Nvidia rival Cerebras Systems raised a new round of private financing despite its previous plan to be trading on the public market by 2025.

Silicon Valley-based Cerebras announced it raised a $1.1 billion Series G round on Tuesday that valued the AI hardware company at $8.1 billion. The round was co-led by Fidelity and Atreides Management with participation from Tiger Global, Valor Equity Partners, and 1789 Capital, among others.

Cerebras, which was founded in 2015 and offers chips, hardware systems, and cloud services specifically designed for AI, has now raised almost $2 billion in its 10-year history. Its most recent prior financing was a $250 million Series F round in 2021 that was led by Alpha Wave Ventures and valued the company at more than $4 billion.
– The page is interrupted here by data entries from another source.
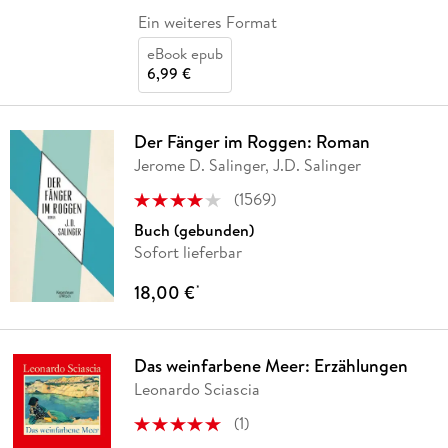
Ein weiteres Format
eBook epub
6,99 €
Der Fänger im Roggen: Roman
Jerome D. Salinger, J.D. Salinger
(
1569
)
Buch (gebunden)
Sofort lieferbar
18,00 €
*
Das weinfarbene Meer: Erzählungen
Leonardo Sciascia
(
1
)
This latest funding round follows a year of explosive growth, Andrew Feldman, Cerebras co-founder and CEO, told TechCrunch. Feldman said this growth is tied to the company’s AI inference services, the process of using AI models to generate outputs, which were released in August 2024.

“By [the second quarter] of 2024, we came to believe that [we] had crossed a tipping point in which the AI that had been made was becoming useful, and that means you would see an explosion of demand for inference,” Feldman said. “We reallocated some resources, we hired more people, and in August, we launched our inference cloud, and the demand has been overwhelming.”